Él envía a la humanidad al Mesías que sana de milagro al hombre y lo hacen nuevo. En El, en su divina revelación podemos recuperar la conciencia moral y las leyes que establecen el derecho y la justicia. Ahí recuperamos las prohibiciones, dadas en el código natural del hombre y del universo: el principio del bien y del mal, la interdicción de matar. No podemos echarle a perder su proyecto Dios por soberbia, falso sentido de la autonomía y dignidad del hombre.

El camino que lleva a Él es estrecho pero claro y seguro. El guarda todo en un orden perfecto, cosmos y en una convivencia social pacífica, armoniosa. Con el salimos de la corrupción, de los crímenes e inseguridad, de la falsedad y tiranía de las pasiones egoístas y perversas. Así rompemos el túnel de la crisis y el sufrimiento para ver cielos más limpios y claros, aires más puros, ambientes más tranquilos.

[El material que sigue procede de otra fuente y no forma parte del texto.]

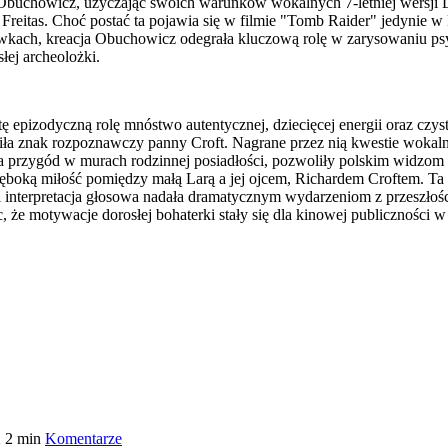
uchowicz, użyczając swoich warunków wokalnych 7-letniej wersji La
Freitas. Choć postać ta pojawia się w filmie "Tomb Raider" jedynie w 
wkach, kreacja Obuchowicz odegrała kluczową rolę w zarysowaniu ps
łej archeolożki.
 epizodyczną rolę mnóstwo autentycznej, dziecięcej energii oraz czyst
ła znak rozpoznawczy panny Croft. Nagrane przez nią kwestie wokalne
 przygód w murach rodzinnej posiadłości, pozwoliły polskim widzom 
łęboką miłość pomiędzy małą Larą a jej ojcem, Richardem Croftem. Ta 
 interpretacja głosowa nadała dramatycznym wydarzeniom z przeszłośc
, że motywacje dorosłej bohaterki stały się dla kinowej publiczności w 
2
2 min
Komentarze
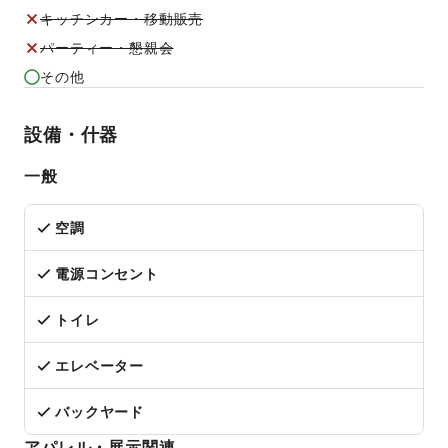
キッチンカー・移動販売
パーティー・懇親会
その他
設備・什器
一般
空調
電源コンセント
トイレ
エレベーター
バックヤード
アパレル・展示関連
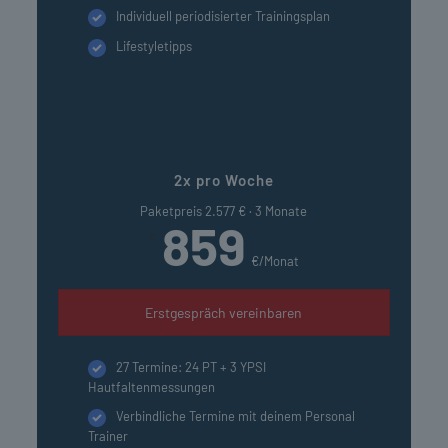
Individuell periodisierter Trainingsplan
Lifestyletipps
2x pro Woche
Paketpreis 2.577 € · 3 Monate
859
€
€/Monat
Erstgespräch vereinbaren
27 Termine: 24 PT + 3 YPSI
Hautfaltenmessungen
Verbindliche Termine mit deinem Personal
Trainer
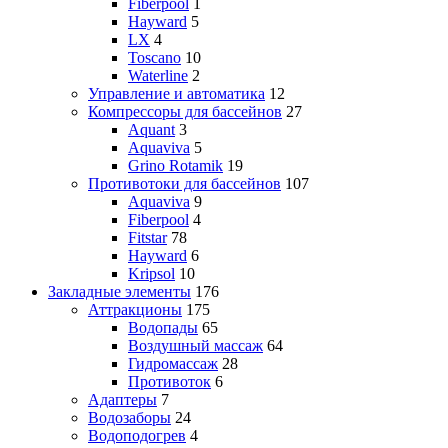
Fiberpool
1
Hayward
5
LX
4
Toscano
10
Waterline
2
Управление и автоматика
12
Компрессоры для бассейнов
27
Aquant
3
Aquaviva
5
Grino Rotamik
19
Противотоки для бассейнов
107
Aquaviva
9
Fiberpool
4
Fitstar
78
Hayward
6
Kripsol
10
Закладные элементы
176
Аттракционы
175
Водопады
65
Воздушный массаж
64
Гидромассаж
28
Противоток
6
Адаптеры
7
Водозаборы
24
Водоподогрев
4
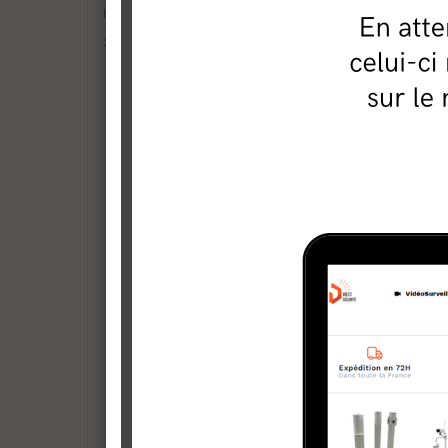
la police, de l’école, la bonne santé de l’économie et le respect
23/11/2015.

Así aparecerá el hombre sabio y exitoso, capaz de una convivencia social segura y armoniosa. Así reaparecerá el hombre de excelencia, que sabe usar su libertad cumpliendo las leyes, haciendo el bien conforme a un código de ética, amando y sirviendo a los demás en la civilización fraternal. Conocerá, amará cumplirá la ley divina y natural que el Creador grabó en el ser humano, como un instructivo.

Esa visión, hermosa como un sueño es imposible para los hombres infectados de mal, pero no para Dios. En alianza con Dios, podemos vencer la corrupción e inseguridad y alcanzar los vientos de progreso y bienestar en la paz.